L’autre grande inconnue est la capacité de mener des réformes libérales sans les accompagner d’une transformation des structures politiques. La phrase clé du communiqué du plénum du parti était celle-ci: «Le problème central est la bonne résolution des relations entre le marché et les autorités.» La question de la relation entre l’Etat et le privé, entre le pouvoir et les individus, reste au cœur du débat.

Xi Jinping sait qu’il doit réformer pour répondre aux attentes d’une population mieux éduquée, davantage consciente de ses droits, moins pauvre et vieillissante. Il y a urgence à le faire dans un pays rongé par la corruption, le cynisme et les inégalités. Pour réaliser son programme, il avait deux options. La première voie nécessitait de libéraliser la sphère politique, ouvrir le marché des idées pour accompagner l’essor du marché des biens. Cela signifiait un recul du parti unique, le renoncement à sa prédominance sur l’Etat, la justice et l’armée. Elle n’est toujours pas à l’ordre du jour.

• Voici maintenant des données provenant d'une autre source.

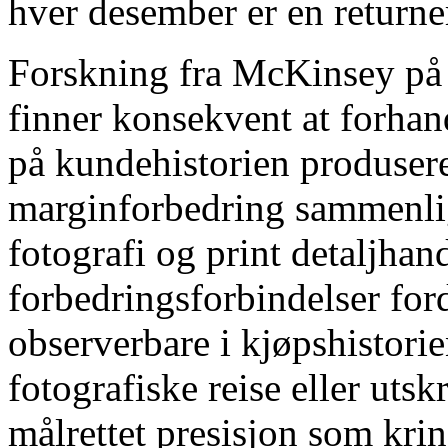
hver desember er en returne
Forskning fra McKinsey på p
finner konsekvent at forhand
på kundehistorien produsere
marginforbedring sammenlig
fotografi og print detaljhand
forbedringsforbindelser for
observerbare i kjøpshistori
fotografiske reise eller uts
målrettet presisjon som kr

La voie retenue privilégie le renforcement du rôle du chef d’une dictature dirigée collectivement depuis trois décennies. La somme des intérêts représentés au sein du parti «communiste» est devenue le principal frein à toute évolution du pays. Xi Jinping veut être le général de la réforme plutôt que le secrétaire d’une caste de privilégiés. Il aspire au rôle de directeur de l’entreprise Chine plutôt qu’à celui de président d’un conseil d’administration paralysé. C’est pourquoi les réformes annoncées s’accompagnent d’un autre discours, beaucoup plus conservateur celui-là, qui appelle les cadres à unifier leur pensée et à développer une culture propre à appliquer les ordres du «centre».

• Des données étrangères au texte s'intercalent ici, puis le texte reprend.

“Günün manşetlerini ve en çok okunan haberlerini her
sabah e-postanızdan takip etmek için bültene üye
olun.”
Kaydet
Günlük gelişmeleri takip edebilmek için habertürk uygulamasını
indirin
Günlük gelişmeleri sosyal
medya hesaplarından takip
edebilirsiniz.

La création d’un Conseil de sécurité et d’un «petit groupe dirigeant des réformes» va dans ce sens, à savoir une concentration des pouvoirs. La libéralisation annoncée de l’économie chinoise semble donc devoir se conjuguer avec un renforcement de la dictature. Ce pari n’a rien de nouveau. C’est celui d’un capitalisme autoritaire qui se pose en alternative au capitalisme libéral. Trente-cinq ans après le lancement des réformes par Deng Xiaoping, la question de la démocratie – la «cinquième modernisation» prônée par Wei Jingsheng – demeure posée.